Samuel Stringham Powell (February 16, 1815 – February 6, 1879) was an American businessman, politician, and Mayor of Brooklyn.

== Life ==
Powell was born on February 16, 1815, in New York City, New York, on Water Street, the son of Jonah Powell and Abigail Stillwell.

When Powell was 13, family reverses led him to begin working, initially with a New York store. In 1828, he moved to Brooklyn and began working for Sylvanus B. Stillwell, the city's leading clothier.
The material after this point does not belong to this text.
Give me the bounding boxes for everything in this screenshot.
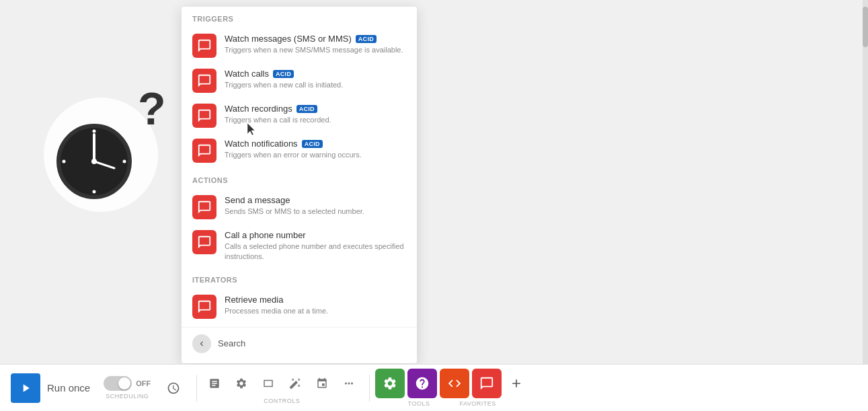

After four years, he began working on his own and became a successful businessman. He was a director of the Central Bank, the Citizens Gas Light Co., and the Nassau and Lafayette Insurance Companies.

In 1845, Powell was elected alderman of Second Ward as a Democrat. He was later elected Mayor of Brooklyn, serving in the office from 1857 to 1861. He was later re-elected as Mayor and served from 1872 to 1873. In 1874, he was elected Comptroller. In 1877, he was appointed Park Commissioner. He was then elected County Treasurer, and his term for the office began in 1878, but his declining health meant he did little in that position.

In 1837, Powell married Huldah A. Frazer. They had two children, Thomas Frazer and William Stilwell.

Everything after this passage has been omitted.